◆ Records shown:
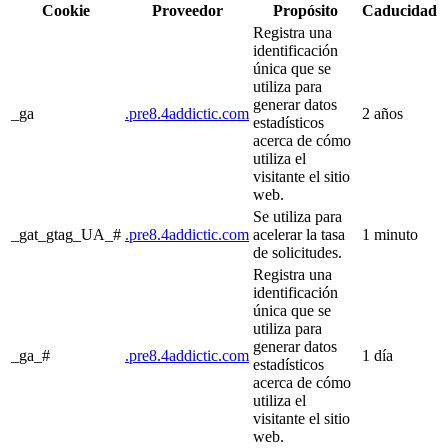
Cookie
Proveedor
Propósito
Caducidad
Registra una
identificación
única que se
utiliza para
generar datos
_ga
.pre8.4addictic.com
2 años
estadísticos
acerca de cómo
utiliza el
visitante el sitio
web.
Se utiliza para
_gat_gtag_UA_#
.pre8.4addictic.com
acelerar la tasa
1 minuto
de solicitudes.
Registra una
identificación
única que se
utiliza para
generar datos
_ga_#
.pre8.4addictic.com
1 día
estadísticos
acerca de cómo
utiliza el
visitante el sitio
web.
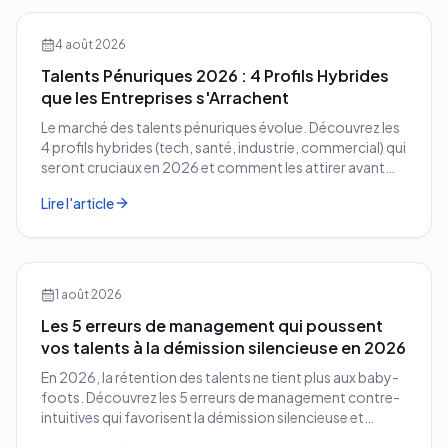
4 août 2026
Talents Pénuriques 2026 : 4 Profils Hybrides
que les Entreprises s'Arrachent
Le marché des talents pénuriques évolue. Découvrez les
4 profils hybrides (tech, santé, industrie, commercial) qui
seront cruciaux en 2026 et comment les attirer avant
vos concurrents.
Lire l'article
1 août 2026
Les 5 erreurs de management qui poussent
vos talents à la démission silencieuse en 2026
En 2026, la rétention des talents ne tient plus aux baby-
foots. Découvrez les 5 erreurs de management contre-
intuitives qui favorisent la démission silencieuse et
comment les corriger avant qu'il ne soit trop tard.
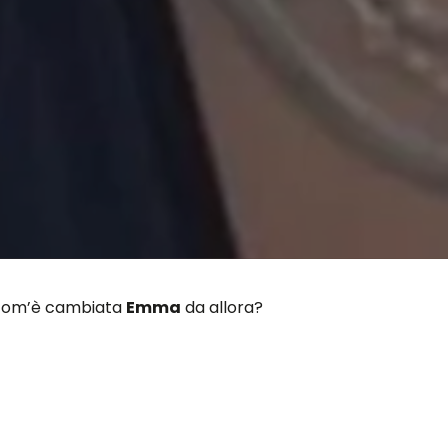
com’è cambiata
Emma
da allora?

◆ The task: Reproduce the data above line for line, from its first line through the line containing "Le marché des", both ends included, with the pictures omitted and nothing more.

◆ Solved problem:
Cookie
Proveedor
Propósito
Caducidad
Registra una
identificación
única que se
utiliza para
generar datos
_ga
.pre8.4addictic.com
2 años
estadísticos
acerca de cómo
utiliza el
visitante el sitio
web.
Se utiliza para
_gat_gtag_UA_#
.pre8.4addictic.com
acelerar la tasa
1 minuto
de solicitudes.
Registra una
identificación
única que se
utiliza para
generar datos
_ga_#
.pre8.4addictic.com
1 día
estadísticos
acerca de cómo
utiliza el
visitante el sitio
web.
4 août 2026
Talents Pénuriques 2026 : 4 Profils Hybrides
que les Entreprises s'Arrachent
Le marché des talents pénuriques évolue. Découvrez les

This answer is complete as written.